Optimized chemical labeling method for isolation of 8-oxoG-modified RNA, ChLoRox-Seq, identifies mRNAs enriched in oxidation and transcriptome-wide distribution biases of oxidation events post environmental stress

Bulk increases in nucleobase oxidation, most commonly manifesting as the guanine (G) nucleobase modification 8-oxo-7,8-dihydroguanine (8-oxoG), have been linked to several disease pathologies. Elucidating the effects of RNA oxidation on cellular homoeostasis is limited by a lack of effective tools for detecting specific regions modified with 8-oxoG. Building on a previously published method for studying 8-oxoG in DNA, we developed ChLoRox-Seq, which works by covalently functionalizing 8-oxoG sites in RNA with biotin. Importantly, this method enables antibody-free enrichment of 8-oxoG-containing RNA fragments for Next Generation Sequencing-based detection of modified regions transcriptome-wide. We demonstrate the high specificity of ChLoRox-Seq for functionalizing 8-oxoG over unmodified nucleobases in RNA and benchmark this specificity to a commonly used antibody-based approach. Key advantages of ChLoRox-Seq include: (1) heightened resolution of RNA oxidation regions (e.g. exon-level) and (2) lower experimental costs. By applying ChLoRox-Seq to mRNA extracted from human lung epithelial cells (BEAS-2B) after exposure to environmentally relevant stress, we observe that 8-oxoG modifications tend to cluster in regions that are G-rich and within mRNA transcripts possessing longer 5’ UTR and CDS regions. These findings provide new insight into the complex mechanisms that bias the accumulation of RNA oxidation across the transcriptome. Notably, our analysis suggests the possibility that most mRNA oxidation events are probabilistically driven and that mRNAs that possess more favourable intrinsic properties are prone to incur oxidation events at elevated rates. ChLoRox-Seq can be readily applied in future studies to identify regions of elevated RNA oxidation in any cellular model of interest.

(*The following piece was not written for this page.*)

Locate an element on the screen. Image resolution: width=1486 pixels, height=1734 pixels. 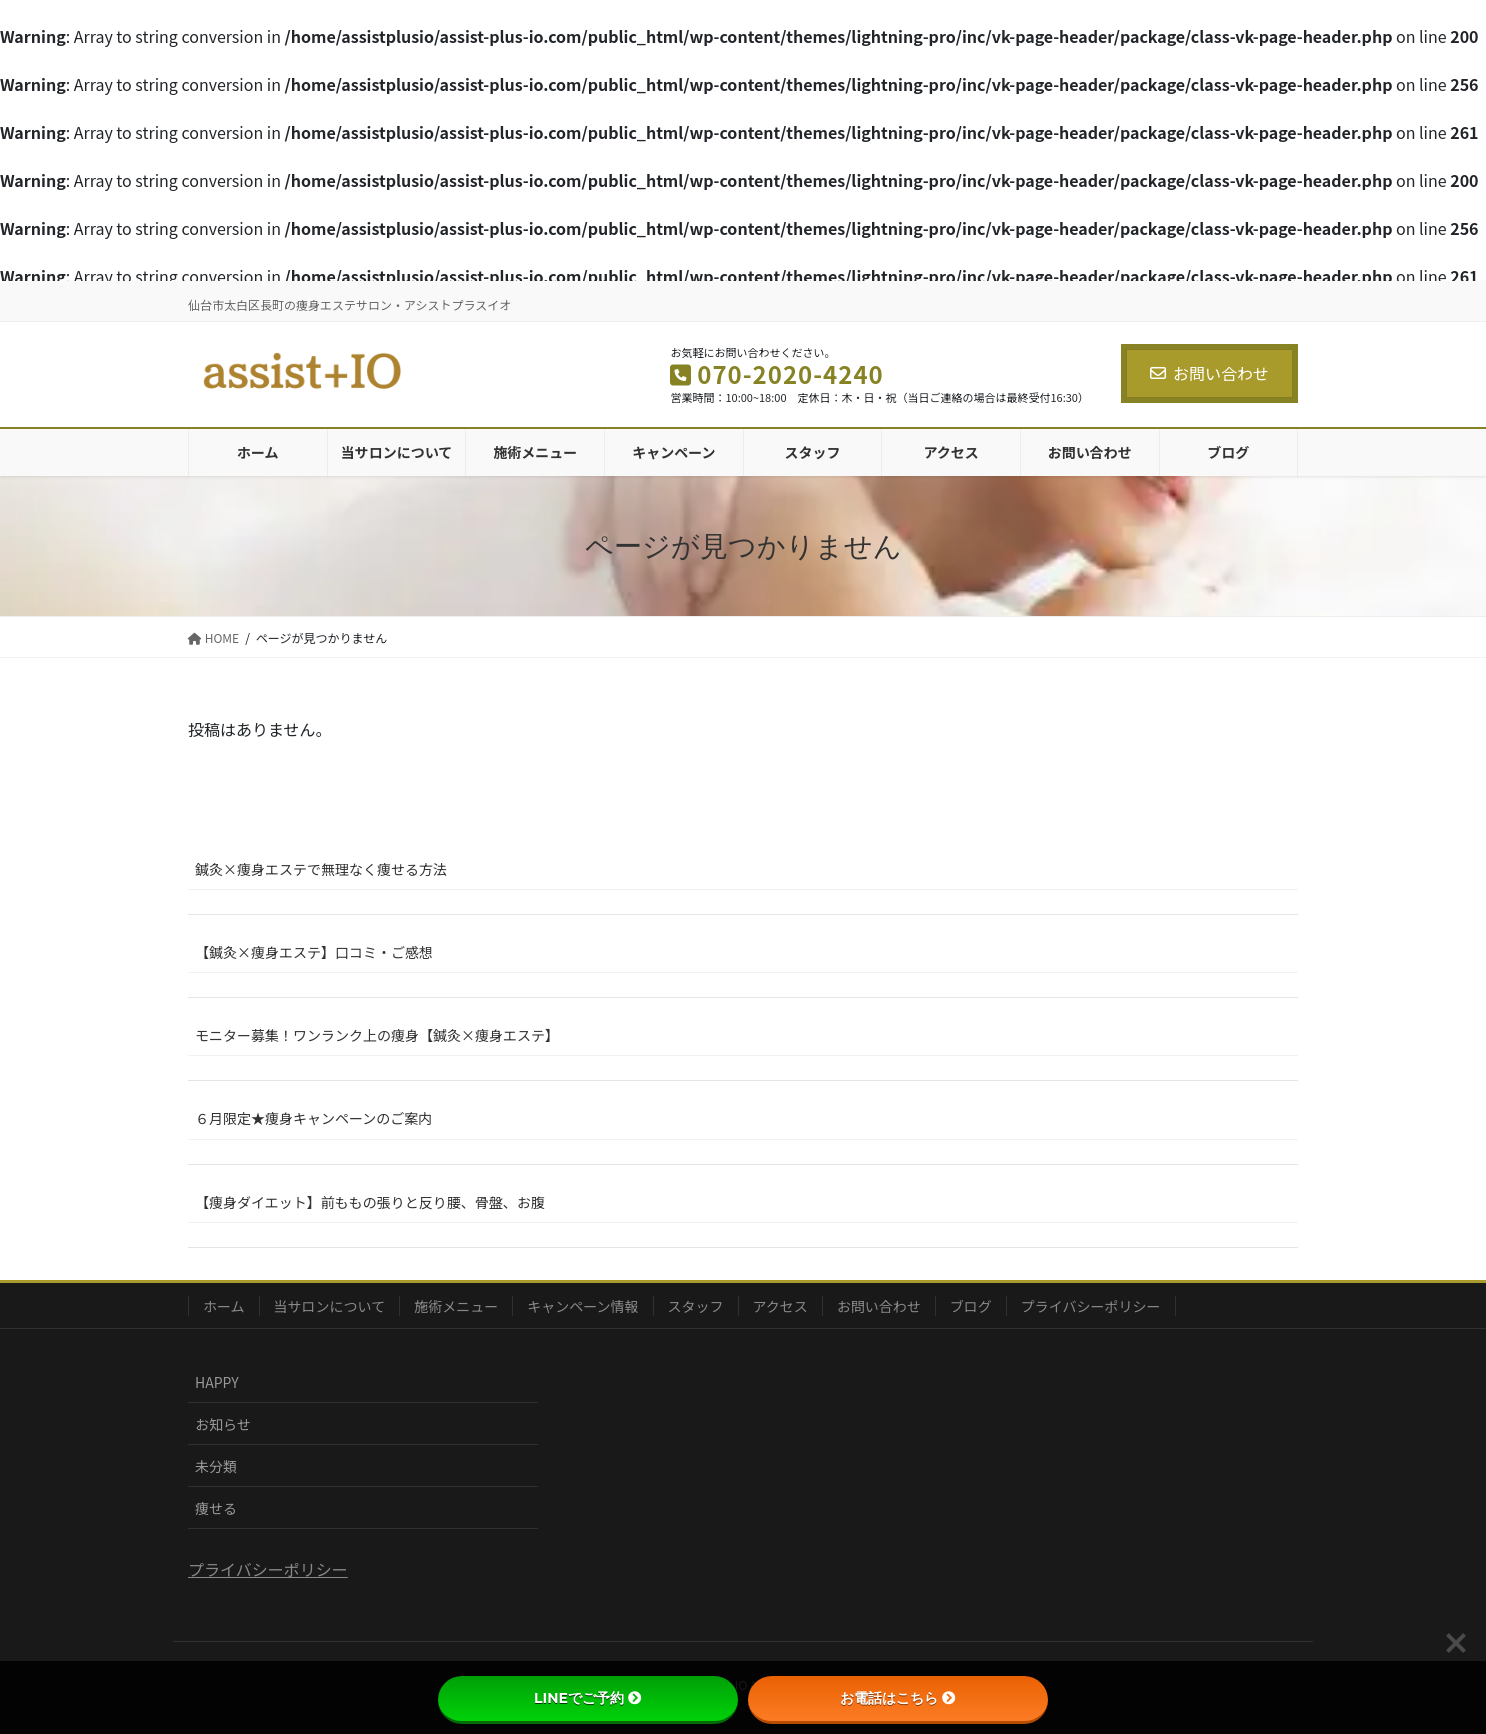
HAPPY is located at coordinates (217, 1382).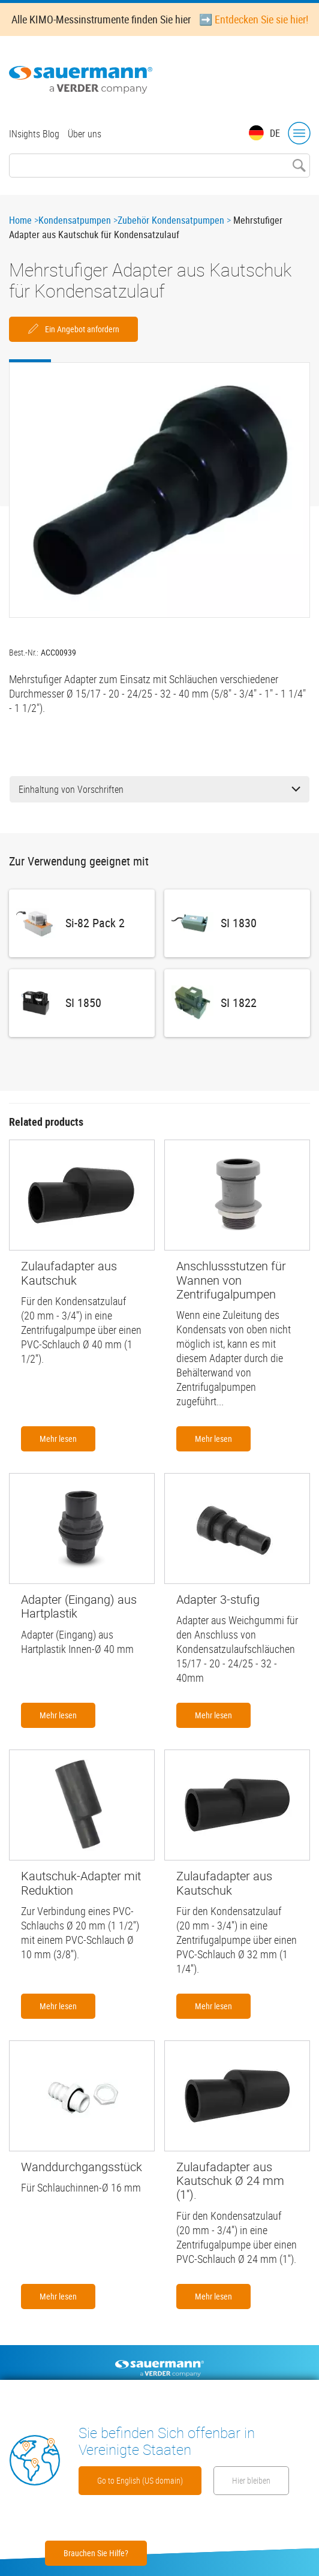 The width and height of the screenshot is (319, 2576). Describe the element at coordinates (140, 2480) in the screenshot. I see `Go to English (US domain)` at that location.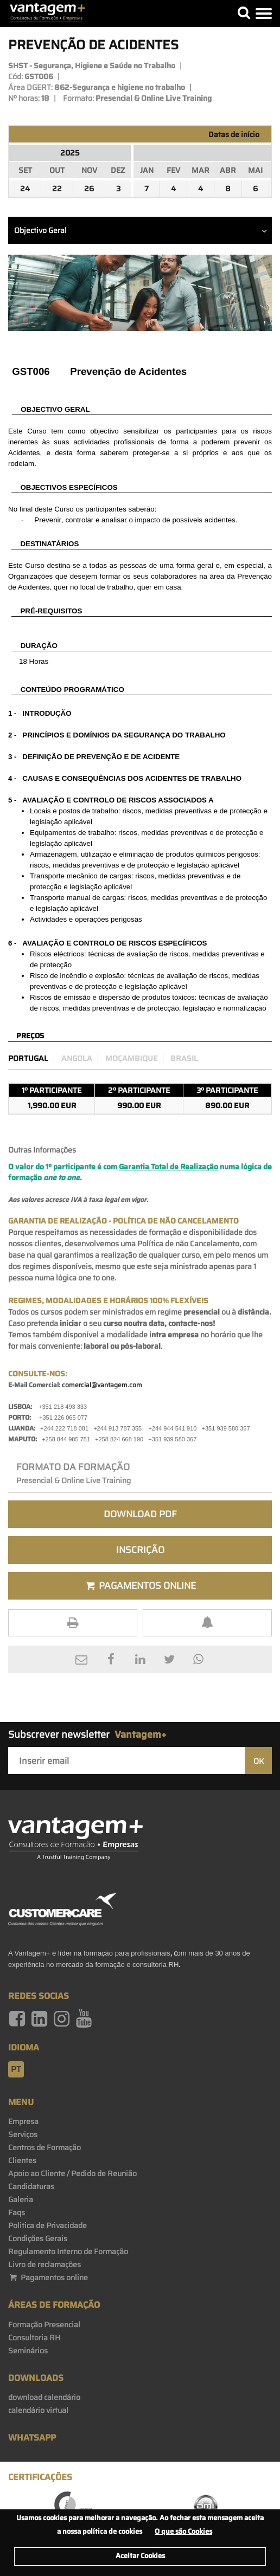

核碱基氧化的整体水平升高，最常见表现为鸟嘌呤(G)碱基发生8-氧代-7,8-二氢鸟嘌呤(8-oxoG)修饰，已被证实与多种疾病的病理进程相关。目前，解析RNA氧化对细胞稳态的调控作用仍存在瓶颈，核心限制因素是缺乏能够特异性检测8-oxoG修饰区域的有效工具。本研究基于此前已发表的DNA中8-oxoG检测方法，开发了ChLoRox-Seq技术：该技术通过将生物素(biotin)与RNA中的8-oxoG位点进行共价偶联，实现对修饰位点的标记。尤为关键的是，该方法无需依赖抗体即可富集携带8-oxoG的RNA片段，从而可基于下一代测序(Next Generation Sequencing)在全转录组范围内实现修饰区域的精准检测。我们验证了ChLoRox-Seq对RNA中8-oxoG的共价修饰靶向特异性，相较于未修饰的核碱基，其仅高效结合8-oxoG，并将该特异性与当前常用的抗体依赖检测方法进行了基准对比。ChLoRox-Seq的核心优势包括：(1) 可实现更高分辨率的RNA氧化区域定位（例如外显子级分辨率）；(2) 实验成本显著降低。我们将ChLoRox-Seq应用于经环境相关应激处理后人肺上皮细胞(BEAS-2B)提取的mRNA，结果发现8-oxoG修饰倾向于富集在G碱基富集区域，以及拥有较长5'非翻译区(5' UTR)和编码区(CDS)的mRNA转录本中。上述发现为阐释跨转录组的RNA氧化积累偏好性的复杂分子机制提供了全新视角。值得注意的是，我们的分析表明，多数mRNA氧化事件可能是概率驱动的，而具备更有利内在特性的mRNA更易以较高速率发生氧化修饰。ChLoRox-Seq技术可在未来研究中便捷推广应用，以在任意目标细胞模型中鉴定RNA氧化水平升高的区域。